DENVER — If it felt extra dry and windy on Thursday, even by our recent standards, you'd be right.
Colorado Springs, Denver and much of eastern Colorado experienced exceptionally dry weather conditions on Thursday. Much of the Front Range and eastern Colorado saw dewpoints drop below zero on Thursday, a rare to historic level of dryness for the month of May.
Dewpoints are a measure of the amount of moisture in the atmosphere. The lower the dewpoint, for example, the drier the air mass is.
In Colorado Springs, the dewpoint dropped to a stunning -15 degrees on Thursday afternoon. That's now the lowest dewpoint on record there during the month of May. Dewpoint records in Colorado Springs date back to 1949.

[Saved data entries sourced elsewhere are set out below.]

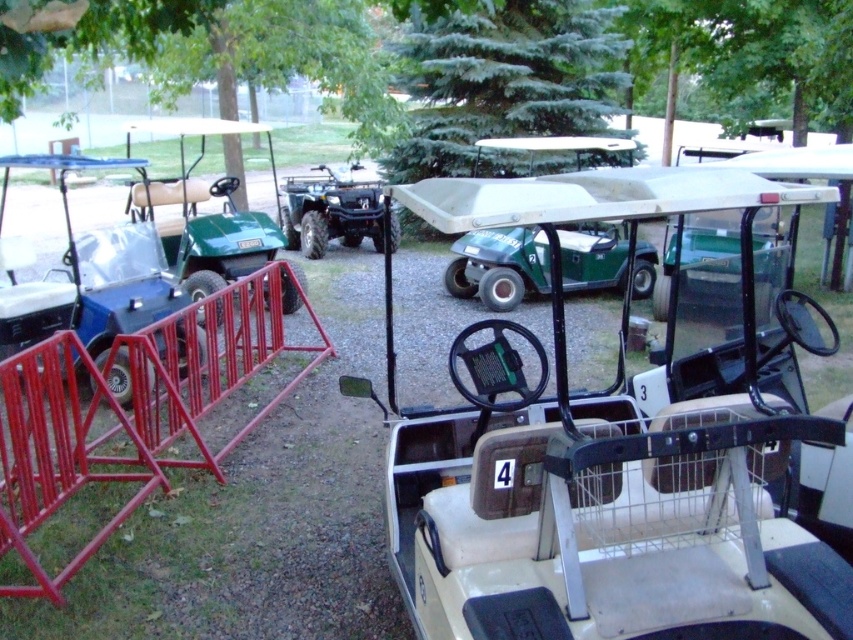 Question: Is white matte golf cart at center thinner than matte black golf cart at left?

Choices:
 (A) yes
 (B) no

Answer: (B)

Question: Which object appears farthest from the camera in this image?

Choices:
 (A) green matte golf cart at left
 (B) white matte golf cart at center
 (C) matte black golf cart at left

Answer: (A)

Question: Is white matte golf cart at center below matte black golf cart at left?

Choices:
 (A) no
 (B) yes

Answer: (B)

Question: Which point appears farthest from the camera in this image?

Choices:
 (A) (70, 264)
 (B) (212, 237)

Answer: (B)

Question: Which of the following is the farthest from the observer?

Choices:
 (A) green matte golf cart at left
 (B) white matte golf cart at center

Answer: (A)

Question: Does matte black golf cart at left lie behind green matte golf cart at left?

Choices:
 (A) no
 (B) yes

Answer: (A) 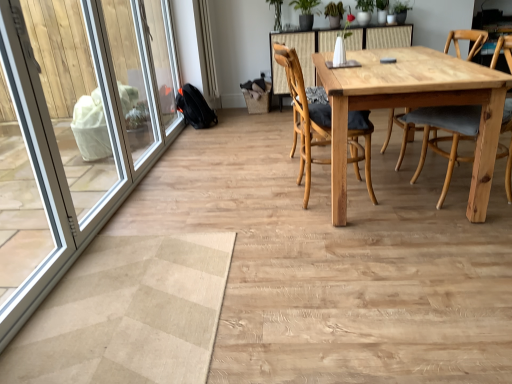 The width and height of the screenshot is (512, 384). I want to click on empty space that is in between white plastic screen door at left and natural wood table at center, so click(x=228, y=198). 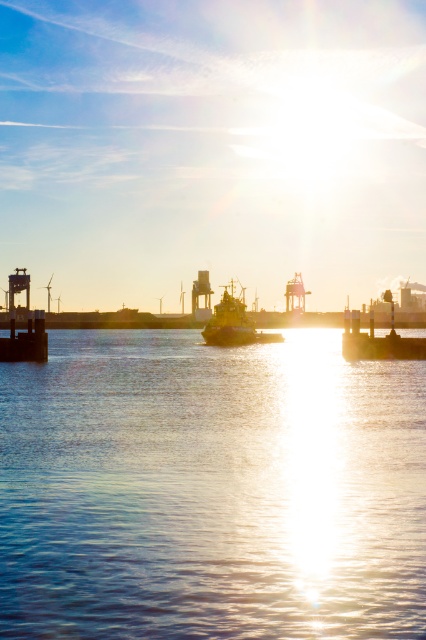 You are a photographer trying to capture the reflection of the shiny metallic tugboat at center in the glistening water at center. Based on the scene description, will the reflection be visible? Explain your reasoning.

The glistening water at center has a lesser height compared to shiny metallic tugboat at center. Since the water is lower than the tugboat, the reflection might not be fully visible or could appear distorted because the water level is below the boat.

You are standing on the dock and looking at the scene. Which object is closer to you between the glistening water at center and the shiny metallic tugboat at center?

The glistening water at center is closer to the viewer than the shiny metallic tugboat at center. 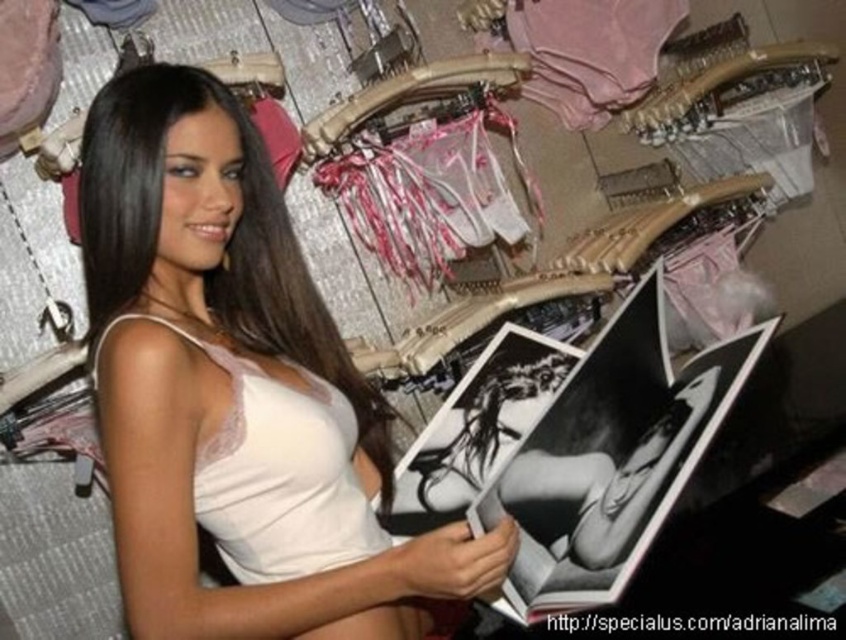 What is located at the coordinates point (224, 369) in the image?

The white satin bra at center is located at point (224, 369).

You are a photographer setting up for a lingerie catalog shoot in the store. You have two points marked on the camera screen for reference. The first point is at coordinates point (x=378, y=468) and the second point is at point (x=222, y=356). Which point is closer to the camera lens?

Point (x=378, y=468) is further to the viewer than point (x=222, y=356), so the second point at (x=222, y=356) is closer to the camera lens.

In the scene shown: You are a customer in the store and want to find the white satin bra at center. The store uses a coordinate system where the bottom left corner is the origin. Can you tell me its location in terms of coordinates?

The white satin bra at center is located at coordinates approximately 0.577 on the x axis and 0.266 on the y axis. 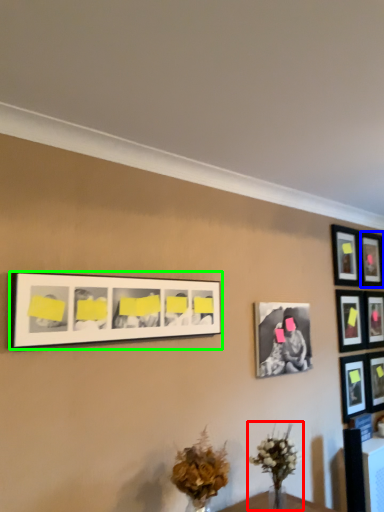 Question: Which is farther away from floral arrangement (highlighted by a red box)? picture frame (highlighted by a blue box) or picture frame (highlighted by a green box)?

Choices:
 (A) picture frame
 (B) picture frame

Answer: (A) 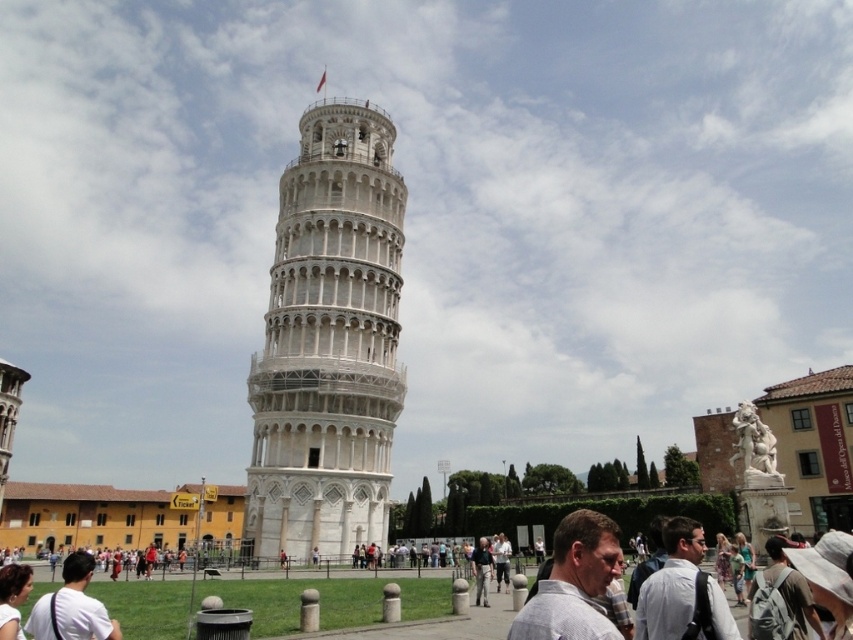 You are a tourist visiting the Leaning Tower of Pisa and you want to take a photo with both the light brown backpack at center and the floral dress at center in the background. Which object should be placed closer to the camera to ensure both appear in the frame?

The light brown backpack at center is much taller than the floral dress at center, so placing the backpack closer to the camera will allow both to be in the frame while accounting for their size difference.

Based on the photo, you are standing in front of the Leaning Tower of Pisa and want to place a souvenir on the light brown backpack at center. Given that the tower is leaning to its right, which direction should you move relative to the tower to reach the backpack?

The light brown backpack at center is located at point coordinates, so you should move towards the center of the scene relative to the tower to reach the backpack. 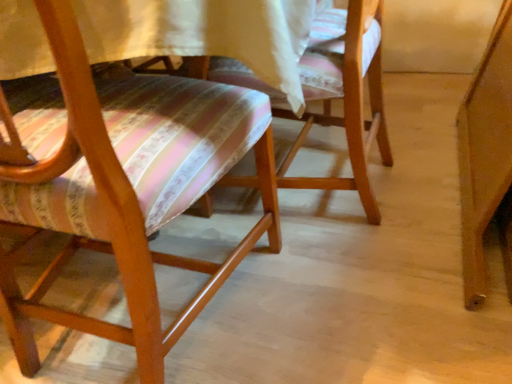 Locate an element on the screen. The width and height of the screenshot is (512, 384). wooden chair with striped cushion at left, the 1th chair positioned from the left is located at coordinates (120, 183).

The image size is (512, 384). Describe the element at coordinates (120, 183) in the screenshot. I see `wooden chair with striped cushion at left, the 2th chair in the right-to-left sequence` at that location.

This screenshot has height=384, width=512. Describe the element at coordinates (345, 94) in the screenshot. I see `wooden chair at center, acting as the 1th chair starting from the right` at that location.

Where is `wooden chair at center, the second chair viewed from the left`? The height and width of the screenshot is (384, 512). wooden chair at center, the second chair viewed from the left is located at coordinates (345, 94).

Where is `wooden chair with striped cushion at left, the 2th chair in the right-to-left sequence`? This screenshot has height=384, width=512. wooden chair with striped cushion at left, the 2th chair in the right-to-left sequence is located at coordinates (120, 183).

In Denver, the dewpoint dropped below zero on Thursday afternoon, making it the city's first below-zero May dewpoint since 2011. That's based on official observations from Denver International Airport, Denver's official climate site.
Translation: It was really dry on Thursday, even historic in places.
On top of that, winds gusted up to 70 mph in the foothills, with the Denver and Colorado Springs areas each seeing peak gusts above 50 mph.
Three grass fires started in Colorado Springs on Thursday, likely helped by Thursday's exceptionally dry and windy weather.
Colorado saw its eighth-straight day with a Red Flag Warning (fire weather warning) over at least some portion of the state on Thursday, and the 33rd day out of the last 38.